> **WHAT THIS TASK INVOLVES**
Your copy should match the records exactly, except that it contains no pictures.
◇ ◇ ◇
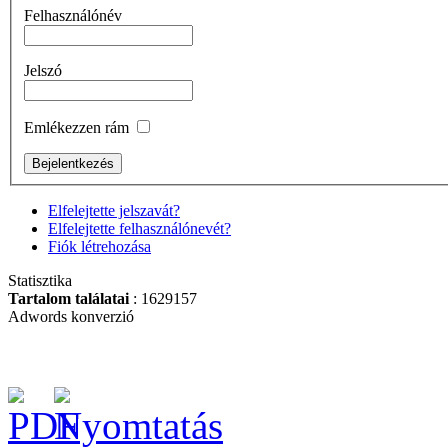
szerszámkocsi (üres)
Felhasználónév
Jelszó
Emlékezzen rám
Racsnis bit-
marokcsavarhúzó
Elfelejtette jelszavát?
Elfelejtette felhasználónevét?
Fiók létrehozása
Statisztika
BAHCO 94 DB-OS
Tartalom találatai
: 1629157
DUGÓKULCS
Adwords konverzió
KÉSZLET
BAHCO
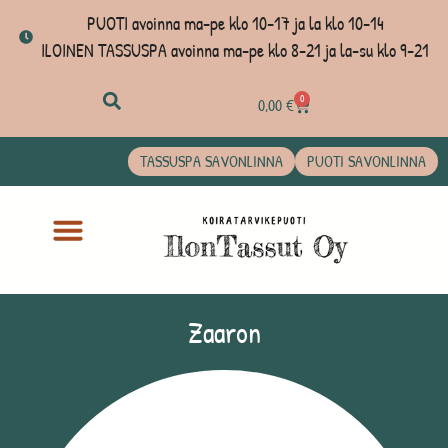
PUOTI avoinna ma-pe klo 10-17 ja la klo 10-14
ILOINEN TASSUSPA avoinna ma-pe klo 8-21 ja la-su klo 9-21
0
0,00
€
TASSUSPA SAVONLINNA
PUOTI SAVONLINNA
Zaaron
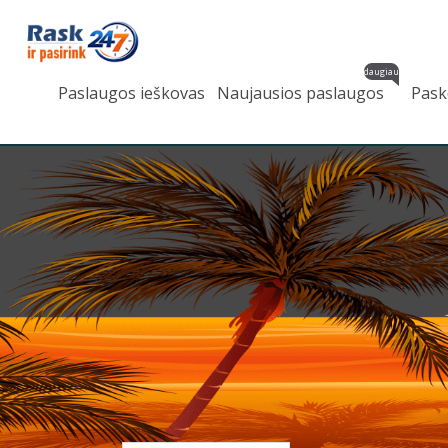
daugiau
Paslaugos ieškovas
Naujausios paslaugos
Pask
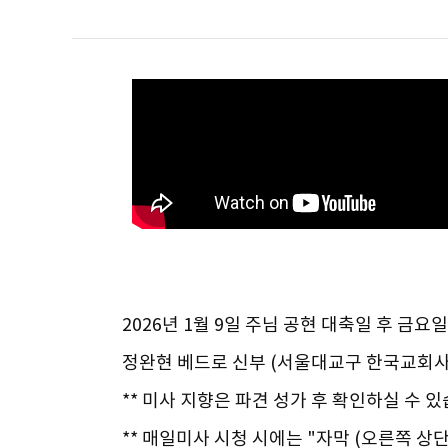
2026년 1월 9일 주님 공현 대축일 후 금요
정완현 베드로 신부 (서울대교구 한국교회
** 미사 지향은 파견 성가 후 확인하실 수 있
** 매일미사 시청 시에는 "자막 (오른쪽 상단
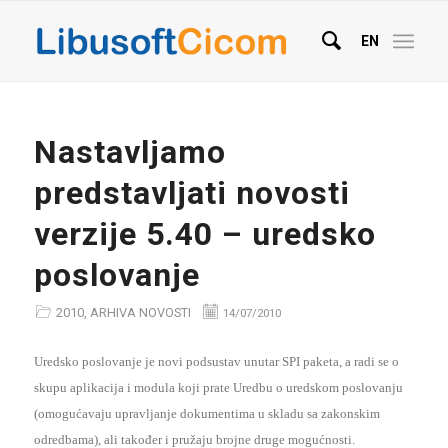
EN
Nastavljamo
predstavljati novosti
verzije 5.40 – uredsko
poslovanje
2010
,
ARHIVA NOVOSTI
14/07/2010
Uredsko poslovanje je novi podsustav unutar SPI paketa, a radi se o
skupu aplikacija i modula koji prate Uredbu o uredskom poslovanju
(omogućavaju upravljanje dokumentima u skladu sa zakonskim
odredbama), ali također i pružaju brojne druge mogućnosti.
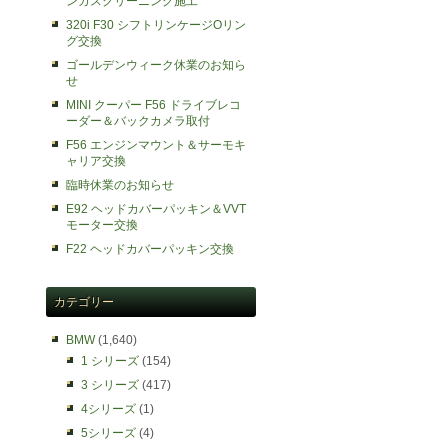
ンガスクリーニング施工
320i F30 シフトリンケージOリン
グ交換
ゴールデンウィーク休業のお知ら
せ
MINI クーパー F56 ドライブレコ
ーダー＆バックカメラ取付
F56 エンジンマウント＆サーモキ
ャリア交換
臨時休業のお知らせ
E92 ヘッドカバーパッキン＆VVT
モーター交換
F22 ヘッドカバーパッキン交換
カテゴリー
BMW
(1,640)
1 シリーズ
(154)
3 シリーズ
(417)
4シリーズ
(1)
5シリーズ
(4)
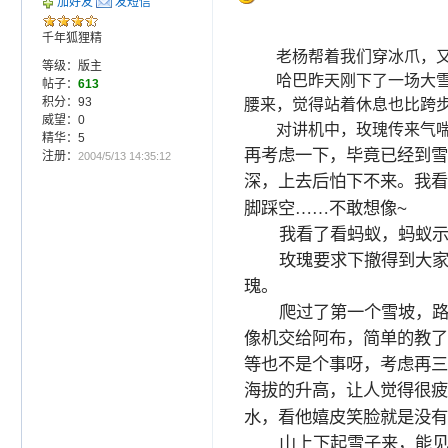
加好友
发短信
千年狐狸精
老杨帮着我们穿冰爪，
等级：版主
哈巴昨天刚下了一场大
帖子：
613
积分：93
腰来，觉得站着休息也比跨
威望：0
对讲机中，玫瑰传来气喘
精华：5
再考虑一下，毕竟已经到雪
注册：
2004/5/13 14:35:12
深，上去后怕下不来。我看
~
脚踩空……不敢想像
我看了看蚂蚁，蚂蚁
玫瑰要求下撤得到大
瑰。
爬过了第一个雪坡，
像机交给阿布，简单的教了
等也不是个事呀，考虑再三
海拔的升高，让人觉得很疲
水，看他嬉皮笑脸就是没有
山上下起雪子来，能见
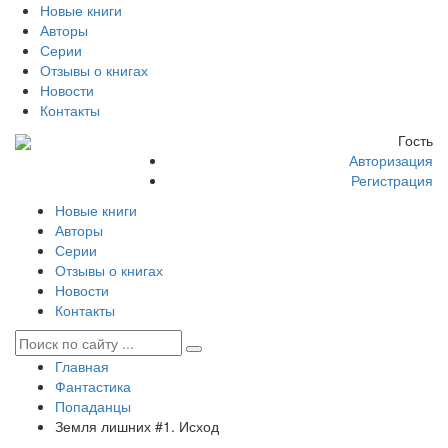
Новые книги
Авторы
Серии
Отзывы о книгах
Новости
Контакты
Гость
Авторизация
Регистрация
Новые книги
Авторы
Серии
Отзывы о книгах
Новости
Контакты
Главная
Фантастика
Попаданцы
Земля лишних #1. Исход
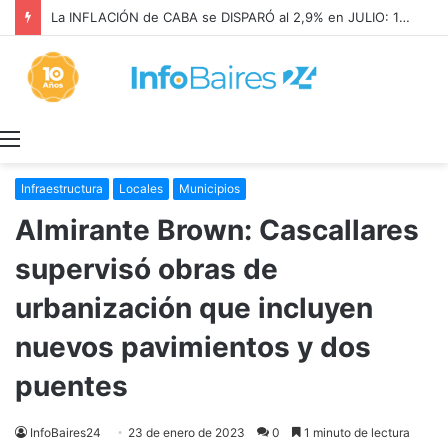
La INFLACIÓN de CABA se DISPARÓ al 2,9% en JULIO: 19,4% en 2026
Menú
Infraestructura
Locales
Municipios
Almirante Brown: Cascallares
supervisó obras de
urbanización que incluyen
nuevos pavimientos y dos
puentes
InfoBaires24
23 de enero de 2023
0
1 minuto de lectura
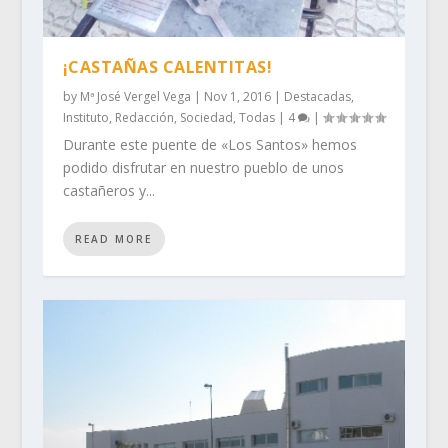
¡CASTAÑAS CALENTITAS!
by
Mª José Vergel Vega
|
Nov 1, 2016
|
Destacadas
,
Instituto
,
Redacción
,
Sociedad
,
Todas
|
4
|
Durante este puente de «Los Santos» hemos
podido disfrutar en nuestro pueblo de unos
castañeros y...
READ MORE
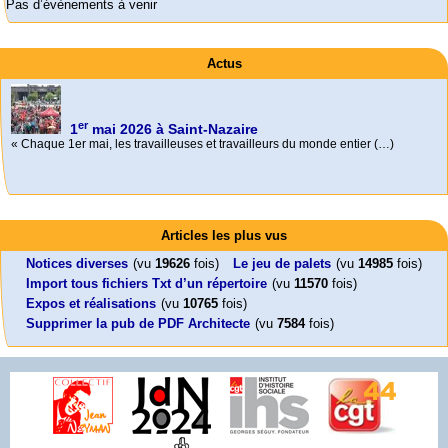
Pas d’évènements à venir
Actus
er
1
mai 2026 à Saint-Nazaire
« Chaque 1er mai, les travailleuses et travailleurs du monde entier (…)
Activités
Mon CV... Cette perle indique une nouveauté, ou le dernier travail (…)
Foutez-nous la paix !
Leonard Peltier libre !
En Pays-de-la-Loire le couperet est tombé !
Articles les plus vus
Aujourd’hui, mercredi 18 mars 2026, le président de la République
Leonard Peltier, un Amérindien condamné deux fois à la prison à vie pour
« La présidente Horizons de la région Pays de la Loire veut faire voter ce (…)
Emmanuel (…)
un (…)
Notices diverses
(vu
19626
fois)
Le jeu de palets
(vu
14985
fois)
Import tous fichiers Txt d’un répertoire
(vu
11570
fois)
Expos et réalisations
(vu
10765
fois)
Supprimer la pub de PDF Architecte
(vu
7584
fois)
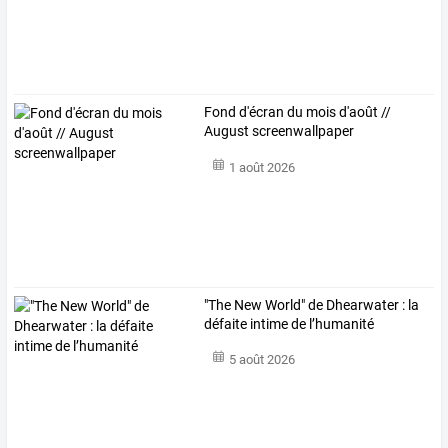
Fond d'écran du mois d'août //
August screenwallpaper
1 août 2026
"The New World" de Dhearwater : la
défaite intime de l’humanité
5 août 2026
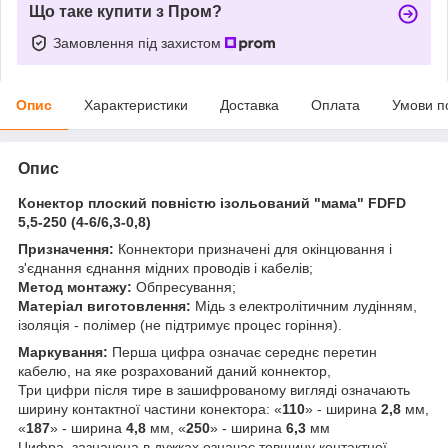
Що таке купити з Пром?
Замовлення під захистом
Опис
Характеристики
Доставка
Оплата
Умови п
Опис
Конектор плоский повністю ізольований "мама" FDFD
5,5-250 (4-6/6,3-0,8)
Призначення:
Коннектори призначені для окінцювання і
з'єднання єднання мідних проводів і кабелів;
Метод монтажу:
Обпресування;
Матеріал виготовлення:
Мідь з електролітичним лудінням,
ізоляція - полімер (не підтримує процес горіння).
Маркування:
Перша цифра означає середнє перетин
кабелю, на яке розрахований даний коннектор,
Три цифри після тире в зашифрованому вигляді означають
ширину контактної частини конектора: «
110
» - ширина
2,8
мм,
«
187
» - ширина
4,8
мм, «
250
» - ширина
6,3
мм
Цифра, зазначена в дужках означає товщину контактної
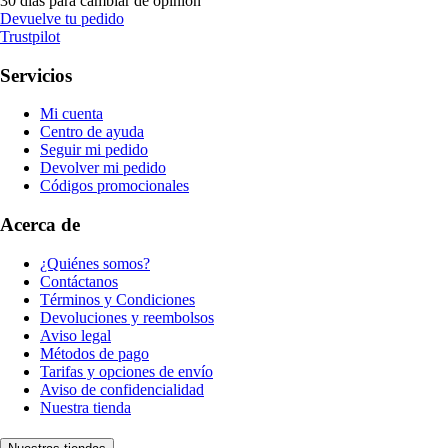
30 días para cambiar de opinión
Devuelve tu pedido
Trustpilot
Servicios
Mi cuenta
Centro de ayuda
Seguir mi pedido
Devolver mi pedido
Códigos promocionales
Acerca de
¿Quiénes somos?
Contáctanos
Términos y Condiciones
Devoluciones y reembolsos
Aviso legal
Métodos de pago
Tarifas y opciones de envío
Aviso de confidencialidad
Nuestra tienda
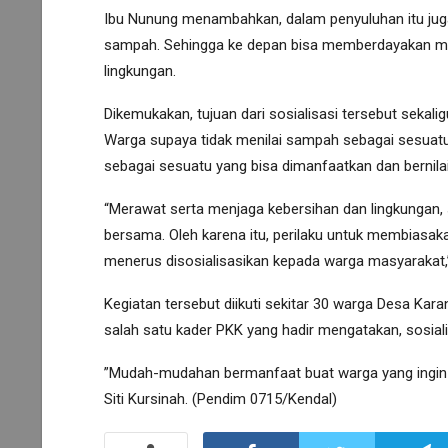
Ibu Nunung menambahkan, dalam penyuluhan itu ju
sampah. Sehingga ke depan bisa memberdayakan ma
lingkungan.
Dikemukakan, tujuan dari sosialisasi tersebut seka
Warga supaya tidak menilai sampah sebagai sesuatu 
sebagai sesuatu yang bisa dimanfaatkan dan bernila
“Merawat serta menjaga kebersihan dan lingkungan,
bersama. Oleh karena itu, perilaku untuk membiasaka
menerus disosialisasikan kepada warga masyarakat,
Kegiatan tersebut diikuti sekitar 30 warga Desa Kara
salah satu kader PKK yang hadir mengatakan, sosial
”Mudah-mudahan bermanfaat buat warga yang ingin 
Siti Kursinah. (Pendim 0715/Kendal)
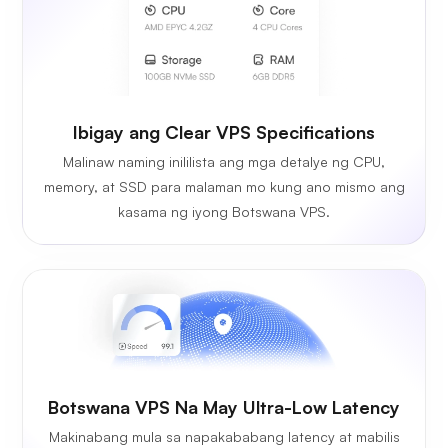
Ibigay ang Clear VPS Specifications
Malinaw naming inililista ang mga detalye ng CPU,
memory, at SSD para malaman mo kung ano mismo ang
kasama ng iyong Botswana VPS.
Botswana VPS Na May Ultra-Low Latency
Makinabang mula sa napakababang latency at mabilis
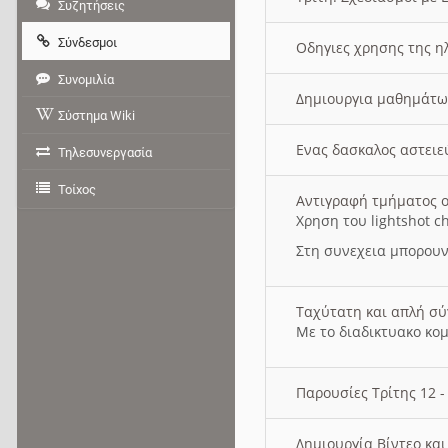
Συζητήσεις
Σύνδεσμοι
Οδηγιες χρησης της η
Συνομιλία
Δημιουργια μαθημάτω
Σύστημα Wiki
Ενας δασκαλος αστει
Τηλεσυνεργασία
Τοίχος
Αντιγραφή τμήματος ο
Χρηση του lightshot c
Στη συνεχεια μπορουν
Ταχύτατη και απλή σ
Με το διαδικτυακο κο
Παρουσίες Τρίτης 12 
Δημιουργία Βίντεο κα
◇ ◇ ◇
> **THE COMPLETED TASK**
szerszámkocsi (üres)
Felhasználónév
Jelszó
Emlékezzen rám
Racsnis bit-
marokcsavarhúzó
Elfelejtette jelszavát?
Elfelejtette felhasználónevét?
Fiók létrehozása
Statisztika
BAHCO 94 DB-OS
Tartalom találatai
: 1629157
DUGÓKULCS
Adwords konverzió
KÉSZLET
BAHCO
PUOTI avoinna ma-pe klo 10-17 ja la klo 10-14
ILOINEN TASSUSPA avoinna ma-pe klo 8-21 ja la-su klo 9-21
0
0,00
€
TASSUSPA SAVONLINNA
PUOTI SAVONLINNA
Zaaron
daugiau
Paslaugos ieškovas
Naujausios paslaugos
Pask
2026년 1월 9일 주님 공현 대축일 후 금요
정완현 베드로 신부 (서울대교구 한국교회
** 미사 지향은 파견 성가 후 확인하실 수 있
** 매일미사 시청 시에는 "자막 (오른쪽 상단
EN
Nastavljamo
predstavljati novosti
verzije 5.40 – uredsko
poslovanje
2010
,
ARHIVA NOVOSTI
14/07/2010
Uredsko poslovanje je novi podsustav unutar SPI paketa, a radi se o
skupu aplikacija i modula koji prate Uredbu o uredskom poslovanju
(omogućavaju upravljanje dokumentima u skladu sa zakonskim
odredbama), ali također i pružaju brojne druge mogućnosti.
ンガスクリーニング施工
320i F30 シフトリンケージOリン
グ交換
ゴールデンウィーク休業のお知ら
せ
MINI クーパー F56 ドライブレコ
ーダー＆バックカメラ取付
F56 エンジンマウント＆サーモキ
ャリア交換
臨時休業のお知らせ
E92 ヘッドカバーパッキン＆VVT
モーター交換
F22 ヘッドカバーパッキン交換
カテゴリー
BMW
(1,640)
1 シリーズ
(154)
3 シリーズ
(417)
4シリーズ
(1)
5シリーズ
(4)
加好友
发短信
千年狐狸精
老杨帮着我们穿冰爪，
等级：版主
哈巴昨天刚下了一场大
帖子：
613
积分：93
腰来，觉得站着休息也比跨
威望：0
对讲机中，玫瑰传来气喘
精华：5
再考虑一下，毕竟已经到雪
注册：
2004/5/13 14:35:12
深，上去后怕下不来。我看
~
脚踩空……不敢想像
我看了看蚂蚁，蚂蚁
玫瑰要求下撤得到大
瑰。
爬过了第一个雪坡，
像机交给阿布，简单的教了
等也不是个事呀，考虑再三
海拔的升高，让人觉得很疲
水，看他嬉皮笑脸就是没有
山上下起雪子来，能见
Новые книги
Авторы
Серии
Отзывы о книгах
Новости
Контакты
Гость
Авторизация
Регистрация
Новые книги
Авторы
Серии
Отзывы о книгах
Новости
Контакты
Главная
Фантастика
Попаданцы
Земля лишних #1. Исход
La INFLACIÓN de CABA se DISPARÓ al 2,9% en JULIO: 19,4% en 2026
Menú
Infraestructura
Locales
Municipios
Almirante Brown: Cascallares
supervisó obras de
urbanización que incluyen
nuevos pavimientos y dos
puentes
InfoBaires24
23 de enero de 2023
0
1 minuto de lectura
¡CASTAÑAS CALENTITAS!
by
Mª José Vergel Vega
|
Nov 1, 2016
|
Destacadas
,
Instituto
,
Redacción
,
Sociedad
,
Todas
|
4
|
Durante este puente de «Los Santos» hemos
podido disfrutar en nuestro pueblo de unos
castañeros y...
READ MORE
Pas d’évènements à venir
Actus
er
1
mai 2026 à Saint-Nazaire
« Chaque 1er mai, les travailleuses et travailleurs du monde entier (…)
Activités
Mon CV... Cette perle indique une nouveauté, ou le dernier travail (…)
Foutez-nous la paix !
Leonard Peltier libre !
En Pays-de-la-Loire le couperet est tombé !
Articles les plus vus
Aujourd’hui, mercredi 18 mars 2026, le président de la République
Leonard Peltier, un Amérindien condamné deux fois à la prison à vie pour
« La présidente Horizons de la région Pays de la Loire veut faire voter ce (…)
Emmanuel (…)
un (…)
Notices diverses
(vu
19626
fois)
Le jeu de palets
(vu
14985
fois)
Import tous fichiers Txt d’un répertoire
(vu
11570
fois)
Expos et réalisations
(vu
10765
fois)
Supprimer la pub de PDF Architecte
(vu
7584
fois)
Fond d'écran du mois d'août //
August screenwallpaper
1 août 2026
"The New World" de Dhearwater : la
défaite intime de l’humanité
5 août 2026
Що таке купити з Пром?
Замовлення під захистом
Опис
Характеристики
Доставка
Оплата
Умови п
Опис
Конектор плоский повністю ізольований "мама" FDFD
5,5-250 (4-6/6,3-0,8)
Призначення:
Коннектори призначені для окінцювання і
з'єднання єднання мідних проводів і кабелів;
Метод монтажу:
Обпресування;
Матеріал виготовлення:
Мідь з електролітичним лудінням,
ізоляція - полімер (не підтримує процес горіння).
Маркування:
Перша цифра означає середнє перетин
кабелю, на яке розрахований даний коннектор,
Три цифри після тире в зашифрованому вигляді означають
ширину контактної частини конектора: «
110
» - ширина
2,8
мм,
«
187
» - ширина
4,8
мм, «
250
» - ширина
6,3
мм
Цифра, зазначена в дужках означає товщину контактної
30 días para cambiar de opinión
Devuelve tu pedido
Trustpilot
Servicios
Mi cuenta
Centro de ayuda
Seguir mi pedido
Devolver mi pedido
Códigos promocionales
Acerca de
¿Quiénes somos?
Contáctanos
Términos y Condiciones
Devoluciones y reembolsos
Aviso legal
Métodos de pago
Tarifas y opciones de envío
Aviso de confidencialidad
Nuestra tienda
Ibu Nunung menambahkan, dalam penyuluhan itu ju
sampah. Sehingga ke depan bisa memberdayakan ma
lingkungan.
Dikemukakan, tujuan dari sosialisasi tersebut seka
Warga supaya tidak menilai sampah sebagai sesuatu 
sebagai sesuatu yang bisa dimanfaatkan dan bernila
“Merawat serta menjaga kebersihan dan lingkungan,
bersama. Oleh karena itu, perilaku untuk membiasaka
menerus disosialisasikan kepada warga masyarakat,
Kegiatan tersebut diikuti sekitar 30 warga Desa Kara
salah satu kader PKK yang hadir mengatakan, sosial
”Mudah-mudahan bermanfaat buat warga yang ingin 
Siti Kursinah. (Pendim 0715/Kendal)
Ibigay ang Clear VPS Specifications
Malinaw naming inililista ang mga detalye ng CPU,
memory, at SSD para malaman mo kung ano mismo ang
kasama ng iyong Botswana VPS.
Botswana VPS Na May Ultra-Low Latency
Makinabang mula sa napakababang latency at mabilis
Συζητήσεις
Σύνδεσμοι
Οδηγιες χρησης της η
Συνομιλία
Δημιουργια μαθημάτω
Σύστημα Wiki
Ενας δασκαλος αστει
Τηλεσυνεργασία
Τοίχος
Αντιγραφή τμήματος ο
Χρηση του lightshot c
Στη συνεχεια μπορουν
Ταχύτατη και απλή σ
Με το διαδικτυακο κο
Παρουσίες Τρίτης 12 
Δημιουργία Βίντεο κα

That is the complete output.